Material and methods

This is a retrospective observational study. All patients with sepsis or septic shock (according to the International Classification of Diseases, 9th Revision, Clinical Modification, ICD9-CM code: 995.91 and 785.52, respectively) diagnosed from January 2017 to December 2018 and admitted to the Emergency Department of St. Anna Hospital, Cona, Ferrara, Italy, were included for this single-centre study. Ferrara is small town located in the Emilia-Romagna Region (Northern Italy) with an almost exclusively Caucasian population of approximately 150,000 inhabitants. St. Anna is the University Hospital, the main medical community institution in the province and the major referral centre, which serves a global population of over 350,000 people. Every year the Emergency Department of the St. Anna Hospital admits about 50,000 patients of whom 33% are > 75 years of age. A considerable number of these patients (nearly 40% of the total admissions) are classified as ‘yellow code’ (i.e. an intermediate emergency class code) with a mean time of 50 min for the first medical evaluation. Cases of sepsis occurred during the period of study were identified by searching for diagnosis of ‘sepsis’ and ‘septic shock’ on the discharge letter from the emergency department. Using such methodology, we retrieved a total of 1137 individual records; of this, 1001 had full information available to retrospectively calculate qSOFA and MqSOFA. Intubated patients were not recruited in this study. Each patient included in this study was evaluated with qSOFA and MqSOFA (the main differences between these two scores are summarized in Table 1).
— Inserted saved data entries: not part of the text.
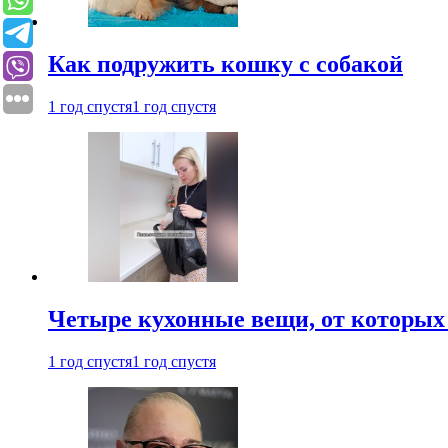
Как подружить кошку с собакой
1 год спустя
1 год спустя
Четыре кухонные вещи, от которых 
1 год спустя
1 год спустя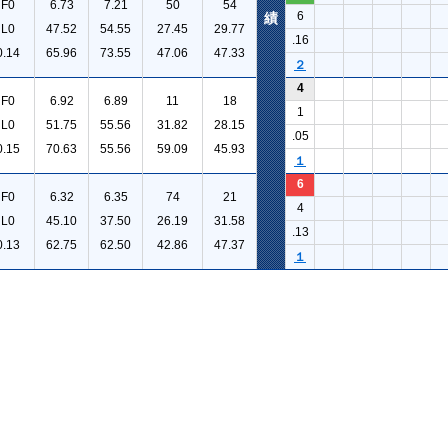
F0
6.73
7.21
50
54
6
績
L0
47.52
54.55
27.45
29.77
.16
0.14
65.96
73.55
47.06
47.33
２
4
F0
6.92
6.89
11
18
1
L0
51.75
55.56
31.82
28.15
.05
0.15
70.63
55.56
59.09
45.93
１
6
F0
6.32
6.35
74
21
4
L0
45.10
37.50
26.19
31.58
.13
0.13
62.75
62.50
42.86
47.37
１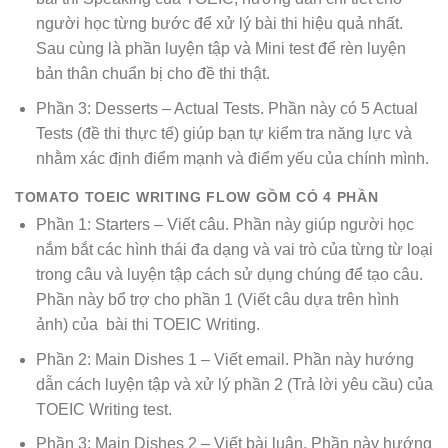
người học từng bước để xử lý bài thi hiệu quả nhất.
Sau cùng là phần luyện tập và Mini test để rèn luyện
bản thân chuẩn bị cho đề thi thật.
Phần 3: Desserts – Actual Tests. Phần này có 5 Actual
Tests (đề thi thực tế) giúp bạn tự kiểm tra năng lực và
nhằm xác định điểm mạnh và điểm yếu của chính mình.
TOMATO TOEIC WRITING FLOW GỒM CÓ 4 PHẦN
Phần 1: Starters – Viết câu. Phần này giúp người học
nắm bắt các hình thái đa dạng và vai trò của từng từ loại
trong câu và luyện tập cách sử dụng chúng để tạo câu.
Phần này bổ trợ cho phần 1 (Viết câu dựa trên hình
ảnh) của bài thi TOEIC Writing.
Phần 2: Main Dishes 1 – Viết email. Phần này hướng
dẫn cách luyện tập và xử lý phần 2 (Trả lời yêu cầu) của
TOEIC Writing test.
Phần 3: Main Dishes 2 – Viết bài luận. Phần này hướng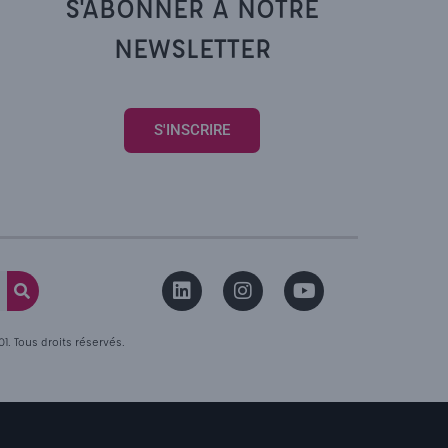
S'ABONNER À NOTRE
NEWSLETTER
S'INSCRIRE
. Tous droits réservés.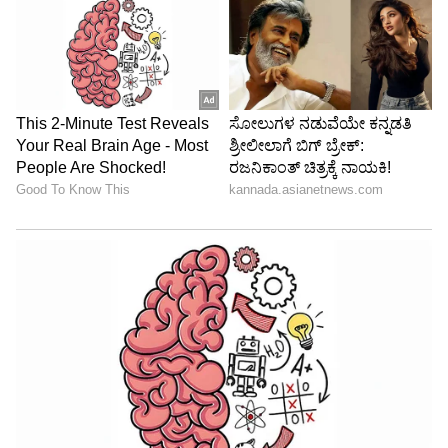
6
8
ಕರೆನ್ ಅವರ ಧ್ವನಿ ಕೇವಲ ಸಿರಿ ಮತ್ತು ಜಿಪಿಎಸ್ ಸಾಧನಗಳ
(GPS Device) ಧ್ವನಿಯಾಗಿ ಮಾತ್ರವಲ್ಲದೆ, ಟಿವಿಯಲ್ಲಿ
In the MqSOFA computation, a score of 0 is added if the S/F ratio is ≥ 315, 1 point if it is between 314 and 236 and 2 points if it is ≤ 235. Previous data indicated that S/F ratios of 235 and 315 correlate with PaO2/FiO2 (P/F) ratios of 200 and 300 in patients with acute respiratory distress syndrome (ARDS) or lung injury. The S/F ratio is non-invasive, rapidly assessed (via pulse oximetry) and repeatable index to evaluate the respiratory function [17].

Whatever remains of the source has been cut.